You can save your oauth token in a session and later on callback you can retrieve user from session.
on token request:
def ask_access
tumblr_consumer = get_consumer
if tumblr_consumer
#1. get a request token
request_token = tumblr_consumer.get_request_token
session[:request_token] = request_token
session[:user_token] = "#{request_token.params[:oauth_token]}_#{current_user.id}"
#2. have the user authorize
redirect_to request_token.authorize_url
else
render :text=> "Failed to acquire request token from Tumblr."
end
end
on call back:
def call_back
if params[:oauth_token] && params[:oauth_verifier]
request_token = session[:request_token]
user_id = session[:user_token].split("_")[1]
user = UserProfile.find user_id
##3. get an access token
access_token = request_token.get_access_token({:oauth_verifier => params[:oauth_verifier]})
user.tumblr_token = access_token.params[:oauth_token]

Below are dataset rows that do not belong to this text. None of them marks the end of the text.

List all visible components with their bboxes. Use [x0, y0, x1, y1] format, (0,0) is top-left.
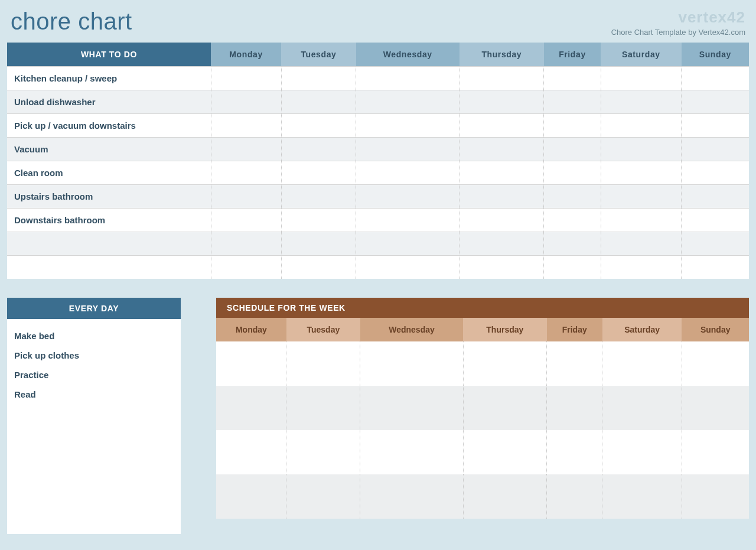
- schedule-cell[interactable]: [286, 474, 360, 519]
- chore-cell[interactable]: [356, 161, 460, 184]
- chore-cell[interactable]: [601, 208, 682, 232]
- schedule-cell[interactable]: [216, 386, 286, 430]
- schedule-cell[interactable]: [463, 386, 546, 430]
- chore-cell[interactable]: [682, 137, 749, 161]
- column-header-what-to-do: WHAT TO DO: [7, 43, 211, 66]
- chore-cell[interactable]: [460, 66, 544, 90]
- chore-cell[interactable]: [211, 137, 281, 161]
- schedule-cell[interactable]: [547, 474, 602, 519]
- schedule-cell[interactable]: [547, 430, 602, 474]
- chore-cell[interactable]: [281, 66, 356, 90]
- chore-cell[interactable]: [544, 90, 601, 113]
- chore-cell[interactable]: [281, 255, 356, 279]
- chore-cell[interactable]: [460, 161, 544, 184]
- chore-cell[interactable]: [544, 137, 601, 161]
- chore-cell[interactable]: [544, 232, 601, 255]
- chore-cell[interactable]: [211, 255, 281, 279]
- schedule-cell[interactable]: [216, 474, 286, 519]
- chore-cell[interactable]: [281, 113, 356, 137]
- chore-cell[interactable]: [211, 90, 281, 113]
- chore-cell[interactable]: [356, 90, 460, 113]
- schedule-cell[interactable]: [682, 386, 749, 430]
- schedule-cell[interactable]: [547, 386, 602, 430]
- schedule-cell[interactable]: [682, 430, 749, 474]
- page-title: chore chart: [11, 8, 132, 35]
- chore-cell[interactable]: [601, 161, 682, 184]
- chore-cell[interactable]: [460, 113, 544, 137]
- chore-cell[interactable]: [281, 232, 356, 255]
- chore-cell[interactable]: [544, 161, 601, 184]
- chore-cell[interactable]: [356, 66, 460, 90]
- chore-cell[interactable]: [601, 113, 682, 137]
- chore-cell[interactable]: [682, 208, 749, 232]
- chore-cell[interactable]: [460, 184, 544, 208]
- schedule-cell[interactable]: [602, 341, 682, 386]
- chore-cell[interactable]: [356, 232, 460, 255]
- chore-cell[interactable]: [601, 90, 682, 113]
- schedule-cell[interactable]: [360, 386, 463, 430]
- schedule-cell[interactable]: [360, 474, 463, 519]
- schedule-cell[interactable]: [602, 474, 682, 519]
- chore-cell[interactable]: [682, 184, 749, 208]
- chore-cell[interactable]: [682, 66, 749, 90]
- chore-cell[interactable]: [356, 184, 460, 208]
- schedule-cell[interactable]: [286, 430, 360, 474]
- chore-cell[interactable]: [281, 90, 356, 113]
- chore-cell[interactable]: [601, 137, 682, 161]
- chore-cell[interactable]: [601, 232, 682, 255]
- chore-cell[interactable]: [211, 113, 281, 137]
- chore-cell[interactable]: [356, 208, 460, 232]
- chore-cell[interactable]: [682, 161, 749, 184]
- chore-cell[interactable]: [281, 184, 356, 208]
- schedule-cell[interactable]: [463, 430, 546, 474]
- schedule-cell[interactable]: [360, 430, 463, 474]
- chore-cell[interactable]: [544, 184, 601, 208]
- chore-cell[interactable]: [281, 137, 356, 161]
- chore-label: Unload dishwasher: [7, 90, 211, 113]
- chore-cell[interactable]: [211, 208, 281, 232]
- table-row: Unload dishwasher: [7, 90, 749, 113]
- schedule-cell[interactable]: [216, 341, 286, 386]
- chore-cell[interactable]: [682, 113, 749, 137]
- schedule-cell[interactable]: [547, 341, 602, 386]
- every-day-item: Make bed: [14, 326, 174, 346]
- chore-cell[interactable]: [281, 161, 356, 184]
- schedule-cell[interactable]: [682, 341, 749, 386]
- chore-cell[interactable]: [682, 90, 749, 113]
- schedule-cell[interactable]: [286, 386, 360, 430]
- chore-cell[interactable]: [682, 255, 749, 279]
- schedule-cell[interactable]: [286, 341, 360, 386]
- table-row: [7, 232, 749, 255]
- chore-cell[interactable]: [544, 66, 601, 90]
- chore-cell[interactable]: [544, 255, 601, 279]
- chore-cell[interactable]: [601, 255, 682, 279]
- chore-cell[interactable]: [356, 113, 460, 137]
- chore-cell[interactable]: [460, 137, 544, 161]
- schedule-cell[interactable]: [682, 474, 749, 519]
- chore-cell[interactable]: [211, 161, 281, 184]
- chore-cell[interactable]: [211, 66, 281, 90]
- chore-cell[interactable]: [281, 208, 356, 232]
- schedule-cell[interactable]: [463, 474, 546, 519]
- schedule-cell[interactable]: [463, 341, 546, 386]
- chore-cell[interactable]: [682, 232, 749, 255]
- chore-cell[interactable]: [356, 255, 460, 279]
- chore-cell[interactable]: [460, 208, 544, 232]
- schedule-cell[interactable]: [602, 386, 682, 430]
- chore-cell[interactable]: [460, 90, 544, 113]
- chore-cell[interactable]: [544, 208, 601, 232]
- schedule-cell[interactable]: [360, 341, 463, 386]
- column-header-day: Thursday: [460, 43, 544, 66]
- every-day-item: Practice: [14, 365, 174, 385]
- chore-cell[interactable]: [601, 184, 682, 208]
- schedule-cell[interactable]: [216, 430, 286, 474]
- chore-cell[interactable]: [544, 113, 601, 137]
- chore-cell[interactable]: [211, 184, 281, 208]
- chore-cell[interactable]: [460, 232, 544, 255]
- chore-cell[interactable]: [211, 232, 281, 255]
- chore-cell[interactable]: [601, 66, 682, 90]
- chore-cell[interactable]: [460, 255, 544, 279]
- chore-cell[interactable]: [356, 137, 460, 161]
- column-header-day: Friday: [544, 43, 601, 66]
- schedule-cell[interactable]: [602, 430, 682, 474]
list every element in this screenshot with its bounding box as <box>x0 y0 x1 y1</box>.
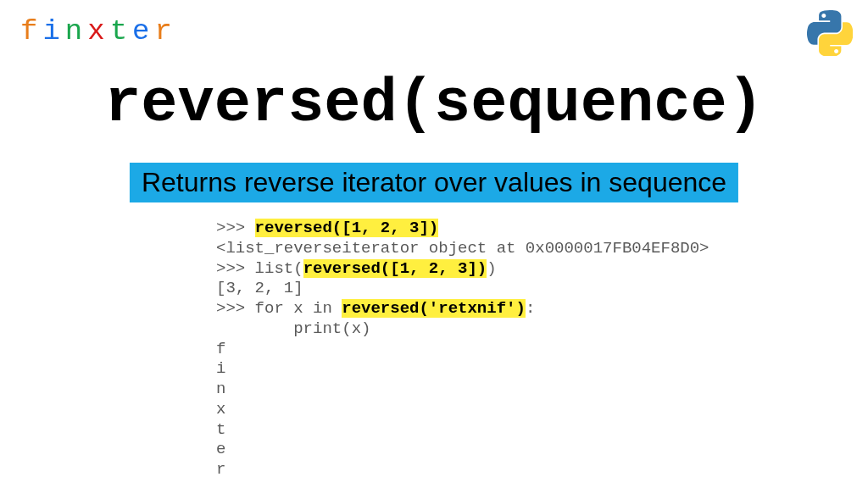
code-output: x <box>216 400 709 420</box>
code-highlight: reversed('retxnif') <box>342 299 526 318</box>
logo-letter: f <box>20 15 42 47</box>
prompt: >>> list( <box>216 259 303 278</box>
logo-letter: e <box>132 15 154 47</box>
code-highlight: reversed([1, 2, 3]) <box>255 219 439 237</box>
code-output: r <box>216 460 709 480</box>
code-output: i <box>216 359 709 380</box>
prompt: >>> <box>216 219 255 237</box>
code-highlight: reversed([1, 2, 3]) <box>303 259 487 278</box>
code-text: : <box>526 299 535 318</box>
code-output: n <box>216 380 709 400</box>
logo-letter: t <box>110 15 132 47</box>
logo-letter: x <box>87 15 109 47</box>
finxter-logo: finxter <box>20 15 177 47</box>
python-logo-icon <box>807 10 853 56</box>
code-example: >>> reversed([1, 2, 3]) <list_reverseite… <box>216 219 709 480</box>
code-text: print(x) <box>216 319 709 340</box>
page-title: reversed(sequence) <box>0 69 868 139</box>
logo-letter: i <box>42 15 64 47</box>
code-text: ) <box>487 259 496 278</box>
code-output: e <box>216 440 709 460</box>
logo-letter: r <box>154 15 176 47</box>
subtitle-banner: Returns reverse iterator over values in … <box>130 163 738 202</box>
code-output: <list_reverseiterator object at 0x000001… <box>216 239 709 259</box>
code-output: [3, 2, 1] <box>216 279 709 299</box>
logo-letter: n <box>65 15 87 47</box>
code-output: t <box>216 420 709 441</box>
code-output: f <box>216 340 709 360</box>
prompt: >>> for x in <box>216 299 342 318</box>
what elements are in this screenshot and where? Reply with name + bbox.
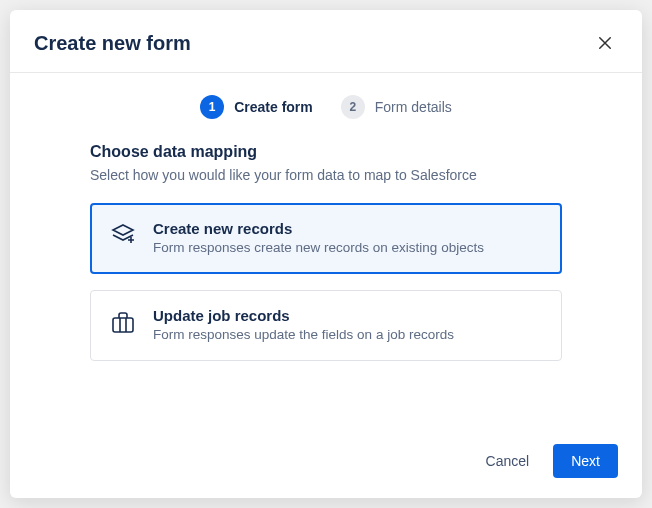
- option-update-job-records[interactable]: Update job records Form responses update…: [90, 290, 562, 361]
- option-desc: Form responses create new records on exi…: [153, 239, 543, 257]
- modal-header: Create new form: [10, 10, 642, 73]
- modal-content: Choose data mapping Select how you would…: [10, 143, 642, 426]
- modal-title: Create new form: [34, 32, 191, 55]
- step-label: Form details: [375, 99, 452, 115]
- stepper: 1 Create form 2 Form details: [10, 73, 642, 143]
- briefcase-icon: [109, 309, 137, 337]
- close-button[interactable]: [592, 30, 618, 56]
- step-create-form[interactable]: 1 Create form: [200, 95, 313, 119]
- create-form-modal: Create new form 1 Create form 2 Form det…: [10, 10, 642, 498]
- step-number: 2: [341, 95, 365, 119]
- layers-plus-icon: [109, 222, 137, 250]
- step-form-details[interactable]: 2 Form details: [341, 95, 452, 119]
- svg-rect-0: [113, 318, 133, 332]
- option-desc: Form responses update the fields on a jo…: [153, 326, 543, 344]
- step-number: 1: [200, 95, 224, 119]
- close-icon: [596, 34, 614, 52]
- section-title: Choose data mapping: [90, 143, 562, 161]
- option-title: Create new records: [153, 220, 543, 237]
- modal-footer: Cancel Next: [10, 426, 642, 498]
- section-subtitle: Select how you would like your form data…: [90, 167, 562, 183]
- cancel-button[interactable]: Cancel: [476, 445, 540, 477]
- option-title: Update job records: [153, 307, 543, 324]
- step-label: Create form: [234, 99, 313, 115]
- option-create-new-records[interactable]: Create new records Form responses create…: [90, 203, 562, 274]
- next-button[interactable]: Next: [553, 444, 618, 478]
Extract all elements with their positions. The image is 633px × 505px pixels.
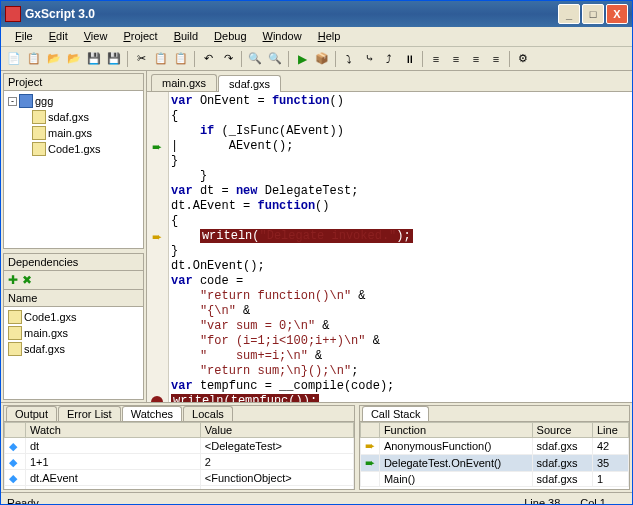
line-hdr: Line [592,423,628,438]
undo-icon[interactable]: ↶ [199,50,217,68]
find-icon[interactable]: 🔍 [246,50,264,68]
save-icon[interactable]: 💾 [85,50,103,68]
file-icon [8,310,22,324]
tree-file[interactable]: main.gxs [6,125,141,141]
cut-icon[interactable]: ✂ [132,50,150,68]
stack-row[interactable]: ➨AnonymousFunction()sdaf.gxs42 [360,438,628,455]
watch-row[interactable]: ◆dt.AEvent<FunctionObject> [5,470,354,486]
func-hdr: Function [379,423,532,438]
dep-list[interactable]: Code1.gxs main.gxs sdaf.gxs [4,307,143,399]
menu-view[interactable]: View [76,29,116,44]
copy-icon[interactable]: 📋 [152,50,170,68]
separator [127,51,128,67]
app-icon [5,6,21,22]
outdent-icon[interactable]: ≡ [447,50,465,68]
menu-edit[interactable]: Edit [41,29,76,44]
close-button[interactable]: X [606,4,628,24]
redo-icon[interactable]: ↷ [219,50,237,68]
step-into-icon[interactable]: ⤷ [360,50,378,68]
new-file-icon[interactable]: 📄 [5,50,23,68]
new-project-icon[interactable]: 📋 [25,50,43,68]
watch-row[interactable]: ◆dt<DelegateTest> [5,438,354,454]
status-line: Line 38 [524,497,560,506]
open2-icon[interactable]: 📂 [65,50,83,68]
status-ready: Ready [7,497,39,506]
watch-hdr: Watch [26,423,201,438]
open-icon[interactable]: 📂 [45,50,63,68]
uncomment-icon[interactable]: ≡ [487,50,505,68]
dep-panel-title: Dependencies [4,254,143,271]
expand-icon[interactable]: - [8,97,17,106]
tab-callstack[interactable]: Call Stack [362,406,430,421]
tab-output[interactable]: Output [6,406,57,421]
paste-icon[interactable]: 📋 [172,50,190,68]
dep-item[interactable]: main.gxs [6,325,141,341]
tree-root[interactable]: - ggg [6,93,141,109]
exec-pointer-icon: ➨ [149,229,165,244]
maximize-button[interactable]: □ [582,4,604,24]
stop-icon[interactable]: ⏸ [400,50,418,68]
add-dep-icon[interactable]: ✚ [8,273,18,287]
step-over-icon[interactable]: ⤵ [340,50,358,68]
menu-window[interactable]: Window [255,29,310,44]
tab-watches[interactable]: Watches [122,406,182,421]
stack-row[interactable]: Main()sdaf.gxs1 [360,472,628,487]
indent-icon[interactable]: ≡ [427,50,445,68]
menubar: File Edit View Project Build Debug Windo… [1,27,632,47]
statusbar: Ready Line 38 Col 1 [1,492,632,505]
step-out-icon[interactable]: ⤴ [380,50,398,68]
menu-build[interactable]: Build [166,29,206,44]
dep-item[interactable]: sdaf.gxs [6,341,141,357]
file-icon [32,126,46,140]
comment-icon[interactable]: ≡ [467,50,485,68]
minimize-button[interactable]: _ [558,4,580,24]
save-all-icon[interactable]: 💾 [105,50,123,68]
separator [288,51,289,67]
watches-panel: Output Error List Watches Locals WatchVa… [3,405,355,490]
project-tree[interactable]: - ggg sdaf.gxs main.gxs Code1.gxs [4,91,143,248]
value-hdr: Value [200,423,353,438]
file-icon [32,142,46,156]
options-icon[interactable]: ⚙ [514,50,532,68]
dep-name-header: Name [4,290,143,307]
watch-row[interactable]: ◆1+12 [5,454,354,470]
separator [509,51,510,67]
menu-debug[interactable]: Debug [206,29,254,44]
tab-locals[interactable]: Locals [183,406,233,421]
tab-sdaf[interactable]: sdaf.gxs [218,75,281,92]
callstack-panel: Call Stack FunctionSourceLine ➨Anonymous… [359,405,630,490]
file-icon [8,326,22,340]
separator [335,51,336,67]
tab-errorlist[interactable]: Error List [58,406,121,421]
tree-file[interactable]: sdaf.gxs [6,109,141,125]
editor-tabs: main.gxs sdaf.gxs [147,71,632,92]
build-icon[interactable]: 📦 [313,50,331,68]
menu-file[interactable]: File [7,29,41,44]
folder-icon [19,94,33,108]
code-editor[interactable]: ➨ ➨ var OnEvent = function() { if (_IsFu… [147,92,632,402]
breakpoint-icon[interactable] [149,394,165,402]
toolbar: 📄 📋 📂 📂 💾 💾 ✂ 📋 📋 ↶ ↷ 🔍 🔍 ▶ 📦 ⤵ ⤷ ⤴ ⏸ ≡ … [1,47,632,71]
frame-icon: ➨ [365,456,375,470]
gutter[interactable]: ➨ ➨ [147,92,169,402]
diamond-icon: ◆ [9,472,21,484]
stack-row[interactable]: ➨DelegateTest.OnEvent()sdaf.gxs35 [360,455,628,472]
dep-toolbar: ✚ ✖ [4,271,143,290]
callstack-grid[interactable]: FunctionSourceLine ➨AnonymousFunction()s… [360,422,629,487]
left-pane: Project - ggg sdaf.gxs main.gxs Code1.gx… [1,71,147,402]
run-icon[interactable]: ▶ [293,50,311,68]
menu-project[interactable]: Project [115,29,165,44]
menu-help[interactable]: Help [310,29,349,44]
tree-file[interactable]: Code1.gxs [6,141,141,157]
del-dep-icon[interactable]: ✖ [22,273,32,287]
dep-item[interactable]: Code1.gxs [6,309,141,325]
current-line-icon: ➨ [149,139,165,154]
watch-add-row[interactable]: <Add New Watch...> [5,486,354,490]
findnext-icon[interactable]: 🔍 [266,50,284,68]
src-hdr: Source [532,423,592,438]
separator [241,51,242,67]
titlebar: GxScript 3.0 _ □ X [1,1,632,27]
watches-grid[interactable]: WatchValue ◆dt<DelegateTest> ◆1+12 ◆dt.A… [4,422,354,490]
window-title: GxScript 3.0 [25,7,556,21]
tab-main[interactable]: main.gxs [151,74,217,91]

user.tumblr_secret = access_token.params[:oauth_token_secret]
user.save!
end
end
Tumblr does this (I assume) for security. They require that the callback URL is defined on application registration and they will not let it be overridden during implementation.
The security issue is to make sure that no one can steal your Application Token and try to use it to use your reputation to get access to customer's data. By forcing all callbacks to go to the default URL, they can guarantee that only your application is able get the Access Tokens.
The two ways to handle this are:
1) Have the default URL do a redirect to where you want it to go based on cookie or some other data
2) Have different application tokens for different callback URLs.
I can't respond to Jonathan Tran's answer, since my account is young, but posting the callback URL in the authorization URL no longer works, as he says. I asked on Twitter, and here was John Bunting's response:
https://twitter.com/codingjester/status/313248230987157505
I successfully was able to reroute my callback URL using the following (here in Python), after assigning all the proper keys:
consumer = oauth.Consumer(consumer_key, consumer_secret)
client = oauth.Client(consumer)
resp, content = client.request(request_token_url, "GET")
resp, content = client.request(request_token_url, "POST", body=urllib.urlencode({"oauth_callback": "[your own URL here]"}))
Tumblr implements this behavior differently from Twitter, so the same use of the Ruby OAuth library yields different results.
For your value of #callback_url, this works in Twitter:
#request_token = #oauth.get_request_token({
oauth_callback:#callback_url
})
redirect_to #request_token.authorize_url
But for Tumblr, you will be redirected to your default URL. To specify a different URL, you should do this:
#request_token = #oauth.get_request_token
redirect_to #request_token.authorize_url + '&' + { oauth_callback:#callback_url }.to_query
This is consistent with their documentation/blog post (cited in another answer). I have not checked to see if this is "correct" according to the OAuth 1.0a specification.